La giustizia militare congolese condanna a morte due soldati per codardia contro l’M23

In un episodio significativo della cronaca congolese, due soldati sono stati condannati a morte dal tribunale militare di Butembo per atti di codardia davanti all’M23 e altri reati gravi. Questa decisione, pronunciata durante un’udienza pubblica, mette in luce la serie di crimini commessi durante la cattura delle città di Kanyabayonga, Kayna, Kirumba e Miriki da parte dei ribelli dell’M23.

Quel fatidico giorno erano presenti in tribunale 32 imputati, accusati principalmente di fuga dal nemico e di dissipazione di munizioni. Tra questi, due soldati furono giudicati colpevoli e condannati a morte. Il primo soldato, un soldato di seconda classe schierato a Kanyabayonga, è stato processato per essere stato a Kaseghe senza autorizzazione, un atto considerato codardia nei confronti dei ribelli nemici. Peggio ancora, arrivato a Kaseghe, ha sparato proiettili in una zona densamente popolata, provocando la morte di una giovane ragazza e ferendone un’altra. Questi atti furono classificati come omicidio, tentato omicidio e dissipazione di munizioni, con conseguente condanna alla pena di morte e ad altri dieci anni.

Il secondo soldato condannato, Lukolongo Jean-Marie, è stato giudicato colpevole di aggressione e percosse trasformate in tentato omicidio. Durante la fuga, ha aperto il fuoco su un’ambulanza dell’esercito, ferendo un contadino che passava di lì. La sua codardia di fronte al nemico, la dissipazione di munizioni e il tentato omicidio hanno portato alla sua condanna a morte e all’accusa di crimini contro l’umanità.

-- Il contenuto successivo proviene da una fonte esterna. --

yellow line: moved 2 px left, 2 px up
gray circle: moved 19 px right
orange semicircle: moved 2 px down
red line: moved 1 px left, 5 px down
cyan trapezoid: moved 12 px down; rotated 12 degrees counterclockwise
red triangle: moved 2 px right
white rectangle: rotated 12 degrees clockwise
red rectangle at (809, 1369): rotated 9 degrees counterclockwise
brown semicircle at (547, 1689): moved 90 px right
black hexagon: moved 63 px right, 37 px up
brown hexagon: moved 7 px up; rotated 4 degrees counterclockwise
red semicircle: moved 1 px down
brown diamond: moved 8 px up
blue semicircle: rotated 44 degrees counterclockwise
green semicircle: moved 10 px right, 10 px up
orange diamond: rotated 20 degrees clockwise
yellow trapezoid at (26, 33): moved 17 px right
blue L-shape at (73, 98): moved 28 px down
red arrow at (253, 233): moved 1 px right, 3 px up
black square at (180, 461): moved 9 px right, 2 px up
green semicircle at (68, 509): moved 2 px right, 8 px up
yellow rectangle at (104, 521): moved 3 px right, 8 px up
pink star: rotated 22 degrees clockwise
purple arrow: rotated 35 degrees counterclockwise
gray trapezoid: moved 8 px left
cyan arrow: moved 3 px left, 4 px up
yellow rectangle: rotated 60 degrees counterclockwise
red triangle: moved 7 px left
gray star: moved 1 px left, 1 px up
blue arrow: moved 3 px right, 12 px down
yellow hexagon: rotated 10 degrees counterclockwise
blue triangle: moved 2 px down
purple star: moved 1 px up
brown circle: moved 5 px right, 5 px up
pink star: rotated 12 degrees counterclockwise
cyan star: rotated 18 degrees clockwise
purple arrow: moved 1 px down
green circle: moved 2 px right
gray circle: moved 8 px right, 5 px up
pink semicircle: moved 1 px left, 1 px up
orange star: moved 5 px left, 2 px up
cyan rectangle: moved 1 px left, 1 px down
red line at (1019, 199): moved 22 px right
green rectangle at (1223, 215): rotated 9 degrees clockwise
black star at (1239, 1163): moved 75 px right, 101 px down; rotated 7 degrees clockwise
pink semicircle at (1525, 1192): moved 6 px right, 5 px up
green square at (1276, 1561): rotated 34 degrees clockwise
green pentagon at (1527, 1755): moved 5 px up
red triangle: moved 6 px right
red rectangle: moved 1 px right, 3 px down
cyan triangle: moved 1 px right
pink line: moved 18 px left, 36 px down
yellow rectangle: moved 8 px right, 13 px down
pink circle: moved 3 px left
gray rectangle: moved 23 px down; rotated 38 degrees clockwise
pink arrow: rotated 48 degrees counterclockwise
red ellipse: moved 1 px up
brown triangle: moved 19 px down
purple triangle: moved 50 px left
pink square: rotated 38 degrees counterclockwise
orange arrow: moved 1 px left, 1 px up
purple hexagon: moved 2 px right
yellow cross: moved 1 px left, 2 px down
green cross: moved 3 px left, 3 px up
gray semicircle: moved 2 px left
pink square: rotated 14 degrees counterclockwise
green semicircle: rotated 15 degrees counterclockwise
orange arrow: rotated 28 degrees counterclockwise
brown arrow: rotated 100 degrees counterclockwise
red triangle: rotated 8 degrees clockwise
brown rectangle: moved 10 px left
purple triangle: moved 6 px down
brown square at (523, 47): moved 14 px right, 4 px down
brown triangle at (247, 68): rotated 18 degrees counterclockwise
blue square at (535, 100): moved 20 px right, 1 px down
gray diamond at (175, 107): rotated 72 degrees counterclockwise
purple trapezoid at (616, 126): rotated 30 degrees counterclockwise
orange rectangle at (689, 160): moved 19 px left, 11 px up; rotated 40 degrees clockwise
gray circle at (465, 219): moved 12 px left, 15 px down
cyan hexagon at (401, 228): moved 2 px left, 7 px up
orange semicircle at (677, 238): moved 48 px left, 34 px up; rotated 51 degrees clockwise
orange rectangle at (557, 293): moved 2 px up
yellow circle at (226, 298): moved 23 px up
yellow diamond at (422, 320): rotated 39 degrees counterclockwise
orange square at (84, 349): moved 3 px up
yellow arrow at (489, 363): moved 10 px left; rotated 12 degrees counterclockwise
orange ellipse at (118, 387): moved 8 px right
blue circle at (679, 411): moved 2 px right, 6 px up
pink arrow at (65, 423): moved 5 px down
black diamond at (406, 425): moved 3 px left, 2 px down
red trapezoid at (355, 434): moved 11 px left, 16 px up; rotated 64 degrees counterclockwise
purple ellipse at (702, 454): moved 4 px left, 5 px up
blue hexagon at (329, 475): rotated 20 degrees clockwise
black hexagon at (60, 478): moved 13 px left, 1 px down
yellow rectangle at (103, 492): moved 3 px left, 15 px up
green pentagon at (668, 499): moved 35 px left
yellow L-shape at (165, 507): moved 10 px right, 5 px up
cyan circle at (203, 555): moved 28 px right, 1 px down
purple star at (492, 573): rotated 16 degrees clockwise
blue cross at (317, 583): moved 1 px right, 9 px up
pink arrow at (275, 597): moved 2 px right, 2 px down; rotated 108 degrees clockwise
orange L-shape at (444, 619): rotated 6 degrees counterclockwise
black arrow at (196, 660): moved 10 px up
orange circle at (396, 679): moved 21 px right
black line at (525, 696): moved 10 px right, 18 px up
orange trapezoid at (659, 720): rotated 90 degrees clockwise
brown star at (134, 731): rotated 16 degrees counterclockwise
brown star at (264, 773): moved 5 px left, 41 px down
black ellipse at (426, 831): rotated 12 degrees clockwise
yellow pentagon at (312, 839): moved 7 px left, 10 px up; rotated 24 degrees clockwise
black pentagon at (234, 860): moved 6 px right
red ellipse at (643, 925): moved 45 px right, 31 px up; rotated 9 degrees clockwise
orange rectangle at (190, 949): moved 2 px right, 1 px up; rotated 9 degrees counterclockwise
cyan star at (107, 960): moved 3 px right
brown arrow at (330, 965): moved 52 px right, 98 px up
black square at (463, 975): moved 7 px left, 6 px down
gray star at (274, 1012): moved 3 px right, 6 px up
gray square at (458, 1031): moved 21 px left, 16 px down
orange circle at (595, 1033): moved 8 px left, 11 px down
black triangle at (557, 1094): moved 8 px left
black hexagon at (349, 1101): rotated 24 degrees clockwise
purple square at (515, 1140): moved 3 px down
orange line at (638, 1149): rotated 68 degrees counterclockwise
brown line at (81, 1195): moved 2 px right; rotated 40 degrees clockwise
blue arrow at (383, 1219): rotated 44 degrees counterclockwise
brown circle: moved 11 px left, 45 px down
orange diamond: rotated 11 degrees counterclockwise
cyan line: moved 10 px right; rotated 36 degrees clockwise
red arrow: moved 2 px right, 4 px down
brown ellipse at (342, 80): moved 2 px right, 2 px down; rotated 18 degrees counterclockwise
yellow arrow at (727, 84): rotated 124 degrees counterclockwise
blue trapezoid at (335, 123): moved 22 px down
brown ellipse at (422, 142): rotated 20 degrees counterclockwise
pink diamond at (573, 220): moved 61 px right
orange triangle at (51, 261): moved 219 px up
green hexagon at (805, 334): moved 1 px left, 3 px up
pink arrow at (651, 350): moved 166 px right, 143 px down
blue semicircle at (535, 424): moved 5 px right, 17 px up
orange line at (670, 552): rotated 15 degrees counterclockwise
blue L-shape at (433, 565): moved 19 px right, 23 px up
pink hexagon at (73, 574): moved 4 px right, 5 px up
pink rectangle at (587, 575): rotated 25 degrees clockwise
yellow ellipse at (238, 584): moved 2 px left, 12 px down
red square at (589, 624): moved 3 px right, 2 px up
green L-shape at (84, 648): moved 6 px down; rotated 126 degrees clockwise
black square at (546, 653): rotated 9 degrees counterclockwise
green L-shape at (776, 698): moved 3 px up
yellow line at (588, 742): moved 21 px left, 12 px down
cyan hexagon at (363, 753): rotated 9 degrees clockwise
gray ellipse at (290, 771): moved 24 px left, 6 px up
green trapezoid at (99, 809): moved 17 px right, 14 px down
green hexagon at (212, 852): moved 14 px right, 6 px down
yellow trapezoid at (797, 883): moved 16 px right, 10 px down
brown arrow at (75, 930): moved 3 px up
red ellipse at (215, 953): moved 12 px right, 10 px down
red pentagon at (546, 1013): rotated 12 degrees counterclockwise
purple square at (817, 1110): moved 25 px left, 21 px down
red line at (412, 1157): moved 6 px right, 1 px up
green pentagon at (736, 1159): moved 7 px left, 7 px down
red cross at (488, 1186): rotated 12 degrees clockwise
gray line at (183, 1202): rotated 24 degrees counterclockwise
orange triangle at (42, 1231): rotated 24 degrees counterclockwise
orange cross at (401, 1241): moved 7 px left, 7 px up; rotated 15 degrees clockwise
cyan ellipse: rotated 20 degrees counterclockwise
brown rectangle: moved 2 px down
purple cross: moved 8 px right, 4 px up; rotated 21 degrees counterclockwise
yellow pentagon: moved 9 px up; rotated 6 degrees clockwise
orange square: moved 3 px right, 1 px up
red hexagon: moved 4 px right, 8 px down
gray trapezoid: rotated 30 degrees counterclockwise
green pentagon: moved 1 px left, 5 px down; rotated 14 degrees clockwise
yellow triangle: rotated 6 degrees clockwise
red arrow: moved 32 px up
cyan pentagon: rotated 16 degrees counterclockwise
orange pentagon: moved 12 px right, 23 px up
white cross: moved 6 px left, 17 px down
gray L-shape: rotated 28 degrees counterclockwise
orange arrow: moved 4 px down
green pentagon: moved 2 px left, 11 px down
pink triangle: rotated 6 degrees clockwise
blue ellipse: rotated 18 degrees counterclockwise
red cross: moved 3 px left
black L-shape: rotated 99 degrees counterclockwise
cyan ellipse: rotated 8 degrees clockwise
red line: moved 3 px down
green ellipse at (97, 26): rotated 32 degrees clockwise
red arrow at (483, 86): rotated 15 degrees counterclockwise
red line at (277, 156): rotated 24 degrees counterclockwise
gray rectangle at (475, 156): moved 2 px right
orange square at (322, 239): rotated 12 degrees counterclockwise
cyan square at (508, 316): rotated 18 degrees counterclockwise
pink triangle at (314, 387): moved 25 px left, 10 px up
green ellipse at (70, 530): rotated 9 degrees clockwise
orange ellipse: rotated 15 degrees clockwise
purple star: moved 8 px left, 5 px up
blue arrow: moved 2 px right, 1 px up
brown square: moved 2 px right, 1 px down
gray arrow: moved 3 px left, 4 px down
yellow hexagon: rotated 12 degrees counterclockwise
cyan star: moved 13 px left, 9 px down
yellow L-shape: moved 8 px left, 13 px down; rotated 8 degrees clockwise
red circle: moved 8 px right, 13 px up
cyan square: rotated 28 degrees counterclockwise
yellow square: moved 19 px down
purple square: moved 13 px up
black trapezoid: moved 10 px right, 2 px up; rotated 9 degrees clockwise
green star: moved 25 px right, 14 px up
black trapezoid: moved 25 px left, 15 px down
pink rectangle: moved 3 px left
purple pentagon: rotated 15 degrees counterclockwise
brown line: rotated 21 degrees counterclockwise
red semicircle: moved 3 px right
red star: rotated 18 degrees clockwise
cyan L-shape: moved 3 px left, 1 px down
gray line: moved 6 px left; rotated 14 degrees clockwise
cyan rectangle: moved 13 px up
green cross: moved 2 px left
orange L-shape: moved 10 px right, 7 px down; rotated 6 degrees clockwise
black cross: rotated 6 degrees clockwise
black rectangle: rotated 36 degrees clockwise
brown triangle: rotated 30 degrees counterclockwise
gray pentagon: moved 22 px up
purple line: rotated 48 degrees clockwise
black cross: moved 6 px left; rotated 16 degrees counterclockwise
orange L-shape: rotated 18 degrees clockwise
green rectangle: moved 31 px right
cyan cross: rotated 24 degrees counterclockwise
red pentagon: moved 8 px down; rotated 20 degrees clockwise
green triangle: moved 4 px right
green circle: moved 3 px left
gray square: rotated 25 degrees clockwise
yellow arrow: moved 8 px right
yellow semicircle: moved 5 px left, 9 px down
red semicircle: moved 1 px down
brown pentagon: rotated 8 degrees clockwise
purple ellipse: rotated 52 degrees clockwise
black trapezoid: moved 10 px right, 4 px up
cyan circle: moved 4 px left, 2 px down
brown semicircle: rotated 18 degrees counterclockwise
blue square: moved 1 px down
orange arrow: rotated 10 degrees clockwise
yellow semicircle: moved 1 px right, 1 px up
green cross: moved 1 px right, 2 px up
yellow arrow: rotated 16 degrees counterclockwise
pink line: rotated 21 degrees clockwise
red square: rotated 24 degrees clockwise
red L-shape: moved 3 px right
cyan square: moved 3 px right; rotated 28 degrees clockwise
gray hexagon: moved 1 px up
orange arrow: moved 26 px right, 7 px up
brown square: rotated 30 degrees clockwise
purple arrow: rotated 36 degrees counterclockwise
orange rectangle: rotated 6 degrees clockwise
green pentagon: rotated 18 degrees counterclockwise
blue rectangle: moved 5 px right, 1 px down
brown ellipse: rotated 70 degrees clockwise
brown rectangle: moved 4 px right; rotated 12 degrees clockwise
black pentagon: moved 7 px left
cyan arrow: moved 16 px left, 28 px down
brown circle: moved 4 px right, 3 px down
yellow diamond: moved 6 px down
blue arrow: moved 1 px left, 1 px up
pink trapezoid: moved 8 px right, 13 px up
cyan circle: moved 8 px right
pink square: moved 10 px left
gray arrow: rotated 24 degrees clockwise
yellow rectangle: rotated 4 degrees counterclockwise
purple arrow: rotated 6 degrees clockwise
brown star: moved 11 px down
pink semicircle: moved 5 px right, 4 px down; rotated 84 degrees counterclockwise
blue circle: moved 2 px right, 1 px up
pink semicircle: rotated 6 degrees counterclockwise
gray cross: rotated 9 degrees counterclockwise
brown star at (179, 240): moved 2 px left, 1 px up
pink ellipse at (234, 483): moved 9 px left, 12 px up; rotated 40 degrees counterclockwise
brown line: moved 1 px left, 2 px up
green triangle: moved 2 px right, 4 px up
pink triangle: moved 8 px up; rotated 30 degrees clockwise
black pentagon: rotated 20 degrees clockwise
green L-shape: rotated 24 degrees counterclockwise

La decisione della corte ha suscitato reazioni diverse, con uno dei condannati che ha fatto appello contro le accuse contro di lui, mentre l’altro si è dichiarato colpevole chiedendo circostanze attenuanti, richiesta respinta dalla corte. Oltre alle condanne pronunciate, il soldato Lukolongo è stato condannato a pagare una somma di 4 milioni di dollari al contadino ferito.

Questa vicenda solleva interrogativi sulla responsabilità dei militari nei confronti del nemico e della popolazione civile. L’importanza della disciplina e del processo decisionale nelle situazioni di crisi è cruciale e la codardia non può essere tollerata all’interno delle forze armate.

Mentre altri casi devono ancora essere processati, questa condanna a morte sottolinea la gravità degli atti commessi durante gli scontri con l’M23 e la necessità di perseguire i responsabili di crimini contro l’umanità. L’esercito congolese deve affrontare le proprie carenze e garantire la sicurezza dei cittadini nel rispetto dell’etica militare.